Mas aqui reside o primeiro mito: a riqueza material é importante; mas, a partir de um certo grau de conforto, a droga não resulta mais.
Robert Nozick, outro filósofo citado por Foley, sabia disso: 30 anos atrás, Nozick pedia-nos que imaginássemos as nossas vidas ligadas a uma máquina. E a máquina simularia experiências altamente satisfatórias, capazes de substituir o vale de lágrimas onde nos arrastamos.
A conclusão de Nozick é glacial: jamais aceitaremos trocar a vida imperfeita que temos pela vida perfeita que a máquina nos concede. Jamais aceitaremos trocar a autenticidade por uma farsa, mesmo que a farsa seja aprazível.
Foley concorda com Nozick. Eu concordo com ambos.
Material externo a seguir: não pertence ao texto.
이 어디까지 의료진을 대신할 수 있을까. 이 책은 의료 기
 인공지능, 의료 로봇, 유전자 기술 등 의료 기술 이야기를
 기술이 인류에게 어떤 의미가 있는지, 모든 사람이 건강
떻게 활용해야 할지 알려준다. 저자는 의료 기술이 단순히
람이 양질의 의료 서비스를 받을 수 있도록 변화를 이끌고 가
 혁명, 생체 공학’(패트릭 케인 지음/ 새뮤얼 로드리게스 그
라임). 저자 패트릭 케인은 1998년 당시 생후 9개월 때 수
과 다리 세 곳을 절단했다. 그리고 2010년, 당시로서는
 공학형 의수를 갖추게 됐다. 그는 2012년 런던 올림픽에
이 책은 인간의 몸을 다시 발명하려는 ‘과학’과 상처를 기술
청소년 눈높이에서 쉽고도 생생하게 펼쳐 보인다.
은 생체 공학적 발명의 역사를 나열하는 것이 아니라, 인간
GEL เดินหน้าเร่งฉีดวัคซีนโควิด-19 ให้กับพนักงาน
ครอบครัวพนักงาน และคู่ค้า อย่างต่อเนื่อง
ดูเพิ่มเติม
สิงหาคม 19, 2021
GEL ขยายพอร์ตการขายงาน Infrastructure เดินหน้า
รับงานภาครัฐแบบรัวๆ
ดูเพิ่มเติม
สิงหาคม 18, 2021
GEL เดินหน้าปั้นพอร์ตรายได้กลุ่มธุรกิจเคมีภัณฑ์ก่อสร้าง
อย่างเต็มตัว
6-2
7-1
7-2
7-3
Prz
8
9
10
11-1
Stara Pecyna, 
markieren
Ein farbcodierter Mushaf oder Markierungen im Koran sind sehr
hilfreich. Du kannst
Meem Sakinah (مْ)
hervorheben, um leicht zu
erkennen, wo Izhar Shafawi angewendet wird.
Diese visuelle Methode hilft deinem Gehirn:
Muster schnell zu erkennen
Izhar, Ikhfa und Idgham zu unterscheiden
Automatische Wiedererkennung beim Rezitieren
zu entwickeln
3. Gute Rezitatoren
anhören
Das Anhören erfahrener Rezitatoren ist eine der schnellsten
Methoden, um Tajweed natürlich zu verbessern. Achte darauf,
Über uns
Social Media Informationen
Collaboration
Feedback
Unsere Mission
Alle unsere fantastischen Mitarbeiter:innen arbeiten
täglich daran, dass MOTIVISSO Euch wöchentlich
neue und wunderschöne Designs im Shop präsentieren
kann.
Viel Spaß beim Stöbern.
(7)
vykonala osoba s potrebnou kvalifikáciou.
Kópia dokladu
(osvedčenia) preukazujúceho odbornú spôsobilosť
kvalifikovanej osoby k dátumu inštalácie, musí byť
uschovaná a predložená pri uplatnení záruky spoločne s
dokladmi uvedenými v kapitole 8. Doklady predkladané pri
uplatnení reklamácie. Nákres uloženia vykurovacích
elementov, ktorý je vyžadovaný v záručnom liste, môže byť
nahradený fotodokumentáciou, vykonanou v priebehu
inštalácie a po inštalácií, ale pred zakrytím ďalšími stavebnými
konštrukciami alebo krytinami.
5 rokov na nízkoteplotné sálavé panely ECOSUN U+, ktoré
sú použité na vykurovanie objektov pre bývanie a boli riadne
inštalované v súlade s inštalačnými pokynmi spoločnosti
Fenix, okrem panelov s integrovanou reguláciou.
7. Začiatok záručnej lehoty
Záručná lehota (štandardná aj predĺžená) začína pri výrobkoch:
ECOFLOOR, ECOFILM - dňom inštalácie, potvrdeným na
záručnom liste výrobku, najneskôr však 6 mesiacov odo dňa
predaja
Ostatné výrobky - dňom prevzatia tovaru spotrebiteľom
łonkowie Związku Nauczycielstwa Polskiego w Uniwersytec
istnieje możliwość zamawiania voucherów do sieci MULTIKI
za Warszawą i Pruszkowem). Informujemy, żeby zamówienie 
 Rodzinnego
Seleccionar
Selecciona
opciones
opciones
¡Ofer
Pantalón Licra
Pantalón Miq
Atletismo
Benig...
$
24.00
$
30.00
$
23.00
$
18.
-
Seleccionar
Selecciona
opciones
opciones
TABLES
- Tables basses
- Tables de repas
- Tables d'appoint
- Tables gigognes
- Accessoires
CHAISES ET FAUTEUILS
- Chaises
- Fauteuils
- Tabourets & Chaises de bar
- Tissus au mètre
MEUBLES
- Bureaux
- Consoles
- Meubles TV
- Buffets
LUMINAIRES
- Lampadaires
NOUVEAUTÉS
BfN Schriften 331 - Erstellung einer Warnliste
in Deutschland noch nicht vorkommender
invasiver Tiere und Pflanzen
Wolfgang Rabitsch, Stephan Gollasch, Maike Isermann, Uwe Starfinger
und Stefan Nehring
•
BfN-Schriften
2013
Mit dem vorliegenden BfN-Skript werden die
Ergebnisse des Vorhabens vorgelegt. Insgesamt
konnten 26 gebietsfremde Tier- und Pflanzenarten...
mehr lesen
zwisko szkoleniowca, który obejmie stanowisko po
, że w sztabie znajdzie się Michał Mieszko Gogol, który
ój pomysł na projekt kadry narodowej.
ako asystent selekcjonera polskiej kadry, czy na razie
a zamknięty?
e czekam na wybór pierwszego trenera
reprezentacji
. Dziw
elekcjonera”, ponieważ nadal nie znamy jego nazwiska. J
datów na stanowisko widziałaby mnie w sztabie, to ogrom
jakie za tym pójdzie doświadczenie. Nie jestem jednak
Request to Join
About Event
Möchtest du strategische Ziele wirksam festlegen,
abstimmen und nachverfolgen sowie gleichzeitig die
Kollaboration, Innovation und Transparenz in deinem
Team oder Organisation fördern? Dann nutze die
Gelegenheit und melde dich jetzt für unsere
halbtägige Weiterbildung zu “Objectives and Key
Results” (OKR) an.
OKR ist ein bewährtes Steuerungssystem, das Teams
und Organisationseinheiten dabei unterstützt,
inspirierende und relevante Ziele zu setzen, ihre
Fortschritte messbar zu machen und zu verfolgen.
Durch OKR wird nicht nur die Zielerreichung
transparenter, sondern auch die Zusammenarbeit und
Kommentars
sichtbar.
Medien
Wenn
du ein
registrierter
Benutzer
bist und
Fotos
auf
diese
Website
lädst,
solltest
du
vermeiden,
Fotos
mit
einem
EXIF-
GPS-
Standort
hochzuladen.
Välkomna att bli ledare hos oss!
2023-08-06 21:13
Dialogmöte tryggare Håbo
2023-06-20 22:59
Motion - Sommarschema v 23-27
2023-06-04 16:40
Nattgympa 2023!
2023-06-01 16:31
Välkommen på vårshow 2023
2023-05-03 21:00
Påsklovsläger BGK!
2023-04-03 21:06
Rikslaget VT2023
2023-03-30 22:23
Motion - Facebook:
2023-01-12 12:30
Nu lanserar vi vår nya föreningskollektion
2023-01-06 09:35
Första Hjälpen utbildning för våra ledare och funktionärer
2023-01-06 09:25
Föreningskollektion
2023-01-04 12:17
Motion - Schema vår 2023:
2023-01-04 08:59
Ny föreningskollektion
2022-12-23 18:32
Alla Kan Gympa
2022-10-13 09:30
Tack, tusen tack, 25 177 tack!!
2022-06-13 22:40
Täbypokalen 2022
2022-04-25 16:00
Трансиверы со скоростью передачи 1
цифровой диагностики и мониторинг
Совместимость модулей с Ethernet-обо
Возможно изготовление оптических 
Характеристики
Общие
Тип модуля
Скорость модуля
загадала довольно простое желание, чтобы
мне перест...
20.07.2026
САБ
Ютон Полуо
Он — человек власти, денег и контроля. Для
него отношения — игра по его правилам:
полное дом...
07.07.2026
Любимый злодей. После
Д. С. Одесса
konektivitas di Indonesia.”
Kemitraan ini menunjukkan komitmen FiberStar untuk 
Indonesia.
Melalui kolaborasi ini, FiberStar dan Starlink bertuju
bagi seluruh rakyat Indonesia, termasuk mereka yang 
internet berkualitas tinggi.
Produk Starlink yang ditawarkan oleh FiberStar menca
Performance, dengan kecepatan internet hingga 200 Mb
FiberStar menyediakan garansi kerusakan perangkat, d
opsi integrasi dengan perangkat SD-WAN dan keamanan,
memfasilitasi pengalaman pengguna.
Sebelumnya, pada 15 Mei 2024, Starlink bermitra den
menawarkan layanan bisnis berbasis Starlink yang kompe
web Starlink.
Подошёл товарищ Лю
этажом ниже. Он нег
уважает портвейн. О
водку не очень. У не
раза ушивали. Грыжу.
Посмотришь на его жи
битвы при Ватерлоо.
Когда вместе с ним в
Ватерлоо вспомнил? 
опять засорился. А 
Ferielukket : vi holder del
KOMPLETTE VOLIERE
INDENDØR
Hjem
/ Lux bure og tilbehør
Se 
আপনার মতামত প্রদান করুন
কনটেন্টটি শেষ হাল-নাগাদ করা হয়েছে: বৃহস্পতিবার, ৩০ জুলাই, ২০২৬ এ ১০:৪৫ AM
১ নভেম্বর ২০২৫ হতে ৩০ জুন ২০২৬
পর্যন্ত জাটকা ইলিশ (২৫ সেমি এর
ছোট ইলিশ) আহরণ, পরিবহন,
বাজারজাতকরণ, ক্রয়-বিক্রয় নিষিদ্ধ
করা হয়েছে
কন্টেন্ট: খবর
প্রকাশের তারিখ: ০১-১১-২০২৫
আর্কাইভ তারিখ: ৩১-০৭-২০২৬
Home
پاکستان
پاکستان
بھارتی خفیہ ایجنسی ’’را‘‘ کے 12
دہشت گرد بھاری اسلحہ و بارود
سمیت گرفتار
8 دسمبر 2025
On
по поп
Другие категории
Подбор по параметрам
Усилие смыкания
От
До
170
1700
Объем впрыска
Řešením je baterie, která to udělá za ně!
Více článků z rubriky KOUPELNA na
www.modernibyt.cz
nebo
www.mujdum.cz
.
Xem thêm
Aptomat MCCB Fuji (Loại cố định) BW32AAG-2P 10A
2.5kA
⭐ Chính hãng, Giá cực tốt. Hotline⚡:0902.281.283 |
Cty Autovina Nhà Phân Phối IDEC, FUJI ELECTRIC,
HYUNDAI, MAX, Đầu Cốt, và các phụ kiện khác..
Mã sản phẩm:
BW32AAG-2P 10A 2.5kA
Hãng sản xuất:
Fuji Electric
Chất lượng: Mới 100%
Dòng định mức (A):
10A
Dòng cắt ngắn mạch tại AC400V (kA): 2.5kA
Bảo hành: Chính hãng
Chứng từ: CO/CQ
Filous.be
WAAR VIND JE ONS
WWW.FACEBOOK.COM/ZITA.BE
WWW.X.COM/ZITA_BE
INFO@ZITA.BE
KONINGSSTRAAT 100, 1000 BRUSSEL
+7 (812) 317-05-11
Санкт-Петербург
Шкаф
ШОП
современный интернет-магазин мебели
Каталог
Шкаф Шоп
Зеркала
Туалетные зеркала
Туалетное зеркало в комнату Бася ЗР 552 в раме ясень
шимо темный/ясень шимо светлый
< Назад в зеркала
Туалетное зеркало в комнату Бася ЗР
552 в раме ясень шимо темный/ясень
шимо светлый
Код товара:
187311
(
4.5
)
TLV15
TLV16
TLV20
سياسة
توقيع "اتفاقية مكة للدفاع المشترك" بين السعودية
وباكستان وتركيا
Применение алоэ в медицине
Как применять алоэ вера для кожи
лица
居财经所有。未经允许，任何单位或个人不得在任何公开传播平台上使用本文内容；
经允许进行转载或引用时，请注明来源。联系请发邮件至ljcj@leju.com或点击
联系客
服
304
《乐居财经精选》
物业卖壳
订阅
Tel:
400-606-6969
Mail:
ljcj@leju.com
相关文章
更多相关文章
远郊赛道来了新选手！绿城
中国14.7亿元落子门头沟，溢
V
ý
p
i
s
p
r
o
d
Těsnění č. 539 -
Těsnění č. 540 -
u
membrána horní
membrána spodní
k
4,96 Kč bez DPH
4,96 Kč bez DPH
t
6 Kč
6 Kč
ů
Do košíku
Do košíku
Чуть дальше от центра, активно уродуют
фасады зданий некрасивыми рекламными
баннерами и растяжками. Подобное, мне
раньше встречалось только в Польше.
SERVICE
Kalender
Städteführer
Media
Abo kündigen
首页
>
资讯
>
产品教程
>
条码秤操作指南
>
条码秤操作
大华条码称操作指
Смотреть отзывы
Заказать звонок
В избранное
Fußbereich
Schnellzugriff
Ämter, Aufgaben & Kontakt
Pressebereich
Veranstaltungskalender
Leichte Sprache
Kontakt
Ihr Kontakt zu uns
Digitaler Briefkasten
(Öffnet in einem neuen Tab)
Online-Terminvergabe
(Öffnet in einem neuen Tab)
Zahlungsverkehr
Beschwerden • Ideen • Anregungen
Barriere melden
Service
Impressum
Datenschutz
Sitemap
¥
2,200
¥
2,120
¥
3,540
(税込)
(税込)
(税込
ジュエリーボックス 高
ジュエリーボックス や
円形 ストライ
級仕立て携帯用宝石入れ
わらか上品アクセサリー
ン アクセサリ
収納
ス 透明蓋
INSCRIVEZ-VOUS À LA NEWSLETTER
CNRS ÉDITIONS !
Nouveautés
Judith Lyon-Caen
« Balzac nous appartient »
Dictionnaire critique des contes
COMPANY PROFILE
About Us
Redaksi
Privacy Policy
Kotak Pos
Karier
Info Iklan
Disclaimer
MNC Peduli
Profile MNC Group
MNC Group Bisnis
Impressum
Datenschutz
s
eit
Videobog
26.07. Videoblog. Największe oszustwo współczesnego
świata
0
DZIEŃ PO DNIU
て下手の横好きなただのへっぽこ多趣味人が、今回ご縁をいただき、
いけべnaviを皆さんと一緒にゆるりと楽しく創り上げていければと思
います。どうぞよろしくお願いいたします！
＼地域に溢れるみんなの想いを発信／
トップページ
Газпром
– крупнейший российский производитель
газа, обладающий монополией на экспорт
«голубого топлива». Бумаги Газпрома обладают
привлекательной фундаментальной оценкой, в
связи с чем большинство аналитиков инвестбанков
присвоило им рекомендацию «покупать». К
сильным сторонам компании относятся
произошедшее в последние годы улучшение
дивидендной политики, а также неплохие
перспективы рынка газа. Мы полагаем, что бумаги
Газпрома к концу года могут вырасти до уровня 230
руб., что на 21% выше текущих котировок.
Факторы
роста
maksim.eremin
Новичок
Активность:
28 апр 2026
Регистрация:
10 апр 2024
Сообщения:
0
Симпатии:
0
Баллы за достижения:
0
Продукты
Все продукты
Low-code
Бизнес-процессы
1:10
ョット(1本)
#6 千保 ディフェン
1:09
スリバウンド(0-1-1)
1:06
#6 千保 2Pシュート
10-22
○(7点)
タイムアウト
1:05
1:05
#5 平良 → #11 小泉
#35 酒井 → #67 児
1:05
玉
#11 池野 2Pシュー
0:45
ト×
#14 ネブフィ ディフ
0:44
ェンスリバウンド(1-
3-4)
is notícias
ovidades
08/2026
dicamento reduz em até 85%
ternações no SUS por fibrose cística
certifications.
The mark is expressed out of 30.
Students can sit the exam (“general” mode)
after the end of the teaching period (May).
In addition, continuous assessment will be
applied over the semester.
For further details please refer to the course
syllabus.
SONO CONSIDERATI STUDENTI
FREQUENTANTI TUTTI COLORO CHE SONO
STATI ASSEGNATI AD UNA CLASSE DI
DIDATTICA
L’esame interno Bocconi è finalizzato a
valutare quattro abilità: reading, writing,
Em teoria, e nos momentos de ócio ou desespero, podemos abominar as dificuldades; as responsabilidades; e, no limite, a nossa perturbante mortalidade.
Mas, paradoxalmente, é a dificuldade, a responsabilidade e a consciência do fim que tornam as nossas vidas significativas. "Tudo que é importante é difícil", escreve Foley.
Ou, por outras palavras, de que vale uma máquina de experiências perfeitas se nenhuma dessas experiências foi realmente conquistada e merecida?
Desconfio que as celebridades ocas que encontro com frequência teriam muito a aprender se, de vez em quando, desligassem a sua vaidade da máquina. E viessem cá para fora viver.